The Rites of Dionysus

The rites of Dionysus include fire walking accompanied by ecstatic dancing, drumming, and forays into the woods or mountains by participants "possessed by Dionysus", as well as the preliminary animal sacrifice and distribution of meat to the village population.

The Rites had largely been stamped out by the Romans by 1st Century BC.

Epitaphs of Dionysus

Dionysus sometimes has the epithet Bromios, meaning "the thunderer" or "he of the loud shout". Another epithet is Dendrites; as Dionysus Dendrites ("he of the trees"), he is a powerful fertility god.

The Thyrsus

A thyrsus (thyrsos) was a sacred implement at religious rituals and festivals. It was made of a giant fennel staff covered with ivy vines and leaves and topped with a pine cone.

The thyrsus is a composite symbol of the forest (pine cone) and the farm (fennel).

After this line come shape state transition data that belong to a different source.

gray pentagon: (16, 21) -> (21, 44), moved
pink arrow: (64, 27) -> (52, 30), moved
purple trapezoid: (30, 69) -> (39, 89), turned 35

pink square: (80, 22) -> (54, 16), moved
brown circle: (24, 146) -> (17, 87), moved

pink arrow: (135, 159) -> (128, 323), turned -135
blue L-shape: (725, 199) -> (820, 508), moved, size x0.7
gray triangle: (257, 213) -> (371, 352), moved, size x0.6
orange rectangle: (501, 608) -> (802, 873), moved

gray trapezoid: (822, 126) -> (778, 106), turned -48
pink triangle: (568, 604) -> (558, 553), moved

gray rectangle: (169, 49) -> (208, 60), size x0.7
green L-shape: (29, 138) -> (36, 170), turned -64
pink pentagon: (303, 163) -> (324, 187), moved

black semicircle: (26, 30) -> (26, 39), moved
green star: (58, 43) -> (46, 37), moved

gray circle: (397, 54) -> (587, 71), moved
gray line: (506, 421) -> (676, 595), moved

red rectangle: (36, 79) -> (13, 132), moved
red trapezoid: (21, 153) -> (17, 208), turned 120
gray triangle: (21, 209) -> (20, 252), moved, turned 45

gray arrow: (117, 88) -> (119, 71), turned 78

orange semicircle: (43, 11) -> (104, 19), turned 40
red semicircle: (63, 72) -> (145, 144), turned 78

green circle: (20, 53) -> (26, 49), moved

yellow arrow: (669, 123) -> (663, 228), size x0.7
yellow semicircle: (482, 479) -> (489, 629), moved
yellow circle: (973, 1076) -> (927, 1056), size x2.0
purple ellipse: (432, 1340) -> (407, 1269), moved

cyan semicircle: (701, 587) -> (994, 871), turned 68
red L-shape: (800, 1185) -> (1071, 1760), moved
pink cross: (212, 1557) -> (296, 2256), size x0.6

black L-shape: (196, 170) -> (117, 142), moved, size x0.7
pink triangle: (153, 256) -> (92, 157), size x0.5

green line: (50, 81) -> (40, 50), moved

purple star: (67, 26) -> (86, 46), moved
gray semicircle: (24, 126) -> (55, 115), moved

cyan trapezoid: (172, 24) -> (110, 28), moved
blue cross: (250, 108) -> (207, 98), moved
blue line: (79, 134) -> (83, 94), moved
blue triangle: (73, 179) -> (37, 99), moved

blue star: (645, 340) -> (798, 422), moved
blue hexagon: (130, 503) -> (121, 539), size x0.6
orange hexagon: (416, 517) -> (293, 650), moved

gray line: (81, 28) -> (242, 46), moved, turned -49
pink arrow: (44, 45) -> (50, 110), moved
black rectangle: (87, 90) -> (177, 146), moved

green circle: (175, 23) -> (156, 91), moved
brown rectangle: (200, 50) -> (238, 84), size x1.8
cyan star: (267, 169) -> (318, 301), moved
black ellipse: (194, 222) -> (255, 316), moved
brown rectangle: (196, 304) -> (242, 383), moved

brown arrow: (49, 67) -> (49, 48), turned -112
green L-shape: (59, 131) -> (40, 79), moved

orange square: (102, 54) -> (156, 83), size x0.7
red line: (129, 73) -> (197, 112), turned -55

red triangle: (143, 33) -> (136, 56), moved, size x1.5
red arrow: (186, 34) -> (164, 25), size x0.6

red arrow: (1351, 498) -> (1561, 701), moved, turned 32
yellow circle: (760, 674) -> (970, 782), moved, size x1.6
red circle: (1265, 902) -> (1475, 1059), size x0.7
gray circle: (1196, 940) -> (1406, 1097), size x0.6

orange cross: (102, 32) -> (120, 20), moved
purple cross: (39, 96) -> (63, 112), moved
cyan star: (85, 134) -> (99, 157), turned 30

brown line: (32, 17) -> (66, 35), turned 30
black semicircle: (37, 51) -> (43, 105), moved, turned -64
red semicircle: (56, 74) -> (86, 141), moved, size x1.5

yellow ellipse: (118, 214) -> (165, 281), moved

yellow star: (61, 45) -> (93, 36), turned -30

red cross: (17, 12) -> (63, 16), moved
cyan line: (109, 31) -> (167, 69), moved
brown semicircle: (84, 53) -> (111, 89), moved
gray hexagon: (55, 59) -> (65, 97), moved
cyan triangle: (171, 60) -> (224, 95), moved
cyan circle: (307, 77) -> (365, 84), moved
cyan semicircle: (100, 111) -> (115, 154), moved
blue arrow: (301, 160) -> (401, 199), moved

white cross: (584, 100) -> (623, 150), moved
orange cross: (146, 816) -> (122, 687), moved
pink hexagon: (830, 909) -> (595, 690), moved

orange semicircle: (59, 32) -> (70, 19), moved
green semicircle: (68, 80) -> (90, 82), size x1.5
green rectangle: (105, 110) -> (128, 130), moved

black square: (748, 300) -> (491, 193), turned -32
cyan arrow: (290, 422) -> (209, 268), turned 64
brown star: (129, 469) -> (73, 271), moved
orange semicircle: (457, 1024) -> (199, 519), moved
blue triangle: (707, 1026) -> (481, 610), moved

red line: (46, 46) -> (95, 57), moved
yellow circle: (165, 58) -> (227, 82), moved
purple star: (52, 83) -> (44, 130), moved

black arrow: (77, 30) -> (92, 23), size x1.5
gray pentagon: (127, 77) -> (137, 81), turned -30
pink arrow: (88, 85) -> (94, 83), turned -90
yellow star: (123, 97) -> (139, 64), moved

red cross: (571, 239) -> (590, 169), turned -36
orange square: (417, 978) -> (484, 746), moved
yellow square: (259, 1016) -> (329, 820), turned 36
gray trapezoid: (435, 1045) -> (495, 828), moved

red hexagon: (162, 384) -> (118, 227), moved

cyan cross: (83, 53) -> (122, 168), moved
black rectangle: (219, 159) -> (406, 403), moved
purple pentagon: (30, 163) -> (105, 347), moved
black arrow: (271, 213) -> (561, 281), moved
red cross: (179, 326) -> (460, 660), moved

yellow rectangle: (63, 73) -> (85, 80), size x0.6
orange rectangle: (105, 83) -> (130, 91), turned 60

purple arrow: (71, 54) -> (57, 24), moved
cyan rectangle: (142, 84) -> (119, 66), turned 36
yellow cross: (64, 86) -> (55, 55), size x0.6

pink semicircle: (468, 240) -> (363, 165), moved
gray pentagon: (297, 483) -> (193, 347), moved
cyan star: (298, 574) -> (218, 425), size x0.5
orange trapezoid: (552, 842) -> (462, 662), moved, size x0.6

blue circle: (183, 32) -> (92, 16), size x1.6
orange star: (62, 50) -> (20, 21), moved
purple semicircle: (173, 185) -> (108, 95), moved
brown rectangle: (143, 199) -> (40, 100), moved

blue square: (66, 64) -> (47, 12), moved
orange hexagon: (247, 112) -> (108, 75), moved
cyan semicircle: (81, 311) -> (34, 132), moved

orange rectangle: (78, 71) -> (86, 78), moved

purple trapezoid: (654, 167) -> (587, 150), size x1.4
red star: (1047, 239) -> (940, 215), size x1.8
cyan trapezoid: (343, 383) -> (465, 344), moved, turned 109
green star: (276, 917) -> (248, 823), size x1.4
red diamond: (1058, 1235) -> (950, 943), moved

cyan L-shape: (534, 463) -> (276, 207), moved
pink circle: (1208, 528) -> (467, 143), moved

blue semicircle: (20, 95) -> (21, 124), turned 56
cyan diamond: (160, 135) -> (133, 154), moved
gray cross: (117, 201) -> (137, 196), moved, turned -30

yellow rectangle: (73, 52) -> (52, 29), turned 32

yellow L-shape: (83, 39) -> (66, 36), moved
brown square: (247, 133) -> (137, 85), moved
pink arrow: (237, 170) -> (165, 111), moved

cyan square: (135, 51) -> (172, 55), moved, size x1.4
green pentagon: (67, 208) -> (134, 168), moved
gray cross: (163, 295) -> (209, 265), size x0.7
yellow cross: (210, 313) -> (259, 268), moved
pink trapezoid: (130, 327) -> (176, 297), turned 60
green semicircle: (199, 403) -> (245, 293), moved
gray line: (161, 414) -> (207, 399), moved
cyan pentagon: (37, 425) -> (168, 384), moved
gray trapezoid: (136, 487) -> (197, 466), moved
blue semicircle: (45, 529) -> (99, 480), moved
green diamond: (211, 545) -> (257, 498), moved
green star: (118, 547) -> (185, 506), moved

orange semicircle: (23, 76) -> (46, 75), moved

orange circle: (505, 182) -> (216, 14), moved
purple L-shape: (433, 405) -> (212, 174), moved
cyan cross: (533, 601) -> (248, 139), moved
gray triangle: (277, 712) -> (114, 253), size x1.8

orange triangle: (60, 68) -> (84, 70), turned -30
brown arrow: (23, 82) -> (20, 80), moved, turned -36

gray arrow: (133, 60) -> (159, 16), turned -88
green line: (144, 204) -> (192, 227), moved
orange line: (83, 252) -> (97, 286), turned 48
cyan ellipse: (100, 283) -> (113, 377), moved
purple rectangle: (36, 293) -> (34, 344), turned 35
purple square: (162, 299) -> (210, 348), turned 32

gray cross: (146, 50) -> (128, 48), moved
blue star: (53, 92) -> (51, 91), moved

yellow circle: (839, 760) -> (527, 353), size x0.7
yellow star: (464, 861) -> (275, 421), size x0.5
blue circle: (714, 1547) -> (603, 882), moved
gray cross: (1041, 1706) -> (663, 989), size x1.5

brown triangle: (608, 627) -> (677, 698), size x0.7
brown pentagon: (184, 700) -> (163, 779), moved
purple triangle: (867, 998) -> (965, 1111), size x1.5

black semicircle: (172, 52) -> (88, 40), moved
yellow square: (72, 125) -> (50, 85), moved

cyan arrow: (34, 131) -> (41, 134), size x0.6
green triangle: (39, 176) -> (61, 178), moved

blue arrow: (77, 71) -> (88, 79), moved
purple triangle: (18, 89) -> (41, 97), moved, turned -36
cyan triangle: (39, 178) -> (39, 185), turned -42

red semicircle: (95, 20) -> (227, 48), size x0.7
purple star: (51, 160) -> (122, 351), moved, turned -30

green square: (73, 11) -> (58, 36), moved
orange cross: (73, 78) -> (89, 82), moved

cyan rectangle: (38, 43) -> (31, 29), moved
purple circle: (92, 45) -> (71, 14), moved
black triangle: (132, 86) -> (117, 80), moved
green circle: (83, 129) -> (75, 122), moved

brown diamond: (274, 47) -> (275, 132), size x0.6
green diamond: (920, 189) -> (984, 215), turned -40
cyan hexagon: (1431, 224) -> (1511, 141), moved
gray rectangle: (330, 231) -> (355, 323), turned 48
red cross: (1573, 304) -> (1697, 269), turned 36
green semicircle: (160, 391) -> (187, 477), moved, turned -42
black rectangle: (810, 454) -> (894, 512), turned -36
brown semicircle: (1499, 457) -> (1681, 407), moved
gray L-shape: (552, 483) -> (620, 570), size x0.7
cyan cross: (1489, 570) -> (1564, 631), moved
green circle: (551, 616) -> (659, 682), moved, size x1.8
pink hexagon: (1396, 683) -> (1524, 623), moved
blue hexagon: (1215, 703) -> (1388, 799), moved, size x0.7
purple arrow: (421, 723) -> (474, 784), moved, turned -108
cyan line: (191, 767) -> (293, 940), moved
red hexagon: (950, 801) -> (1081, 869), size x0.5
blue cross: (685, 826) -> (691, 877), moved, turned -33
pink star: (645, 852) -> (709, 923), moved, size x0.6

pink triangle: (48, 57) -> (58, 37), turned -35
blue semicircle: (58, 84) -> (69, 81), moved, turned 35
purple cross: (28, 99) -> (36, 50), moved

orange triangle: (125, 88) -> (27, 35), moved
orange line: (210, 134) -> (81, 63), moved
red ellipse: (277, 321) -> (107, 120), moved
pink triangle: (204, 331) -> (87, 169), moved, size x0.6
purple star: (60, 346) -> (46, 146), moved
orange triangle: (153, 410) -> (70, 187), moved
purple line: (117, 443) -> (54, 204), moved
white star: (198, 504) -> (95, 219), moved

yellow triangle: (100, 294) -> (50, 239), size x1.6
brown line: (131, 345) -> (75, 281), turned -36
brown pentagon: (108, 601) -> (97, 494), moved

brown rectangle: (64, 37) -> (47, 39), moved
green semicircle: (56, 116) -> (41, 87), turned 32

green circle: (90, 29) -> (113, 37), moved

It has been suggested that this was specifically a fertility phallus, with the fennel representing the shaft of the penis and the pine cone representing the "seed" issuing forth. It was associated with Dionysus (or Bacchus) and his followers, the Satyrs and Maenads.

Sometimes the thyrsus was displayed in conjunction with a wine cup, another symbol of Dionysus, forming a male-and-female combination like that of the royal scepter and orb.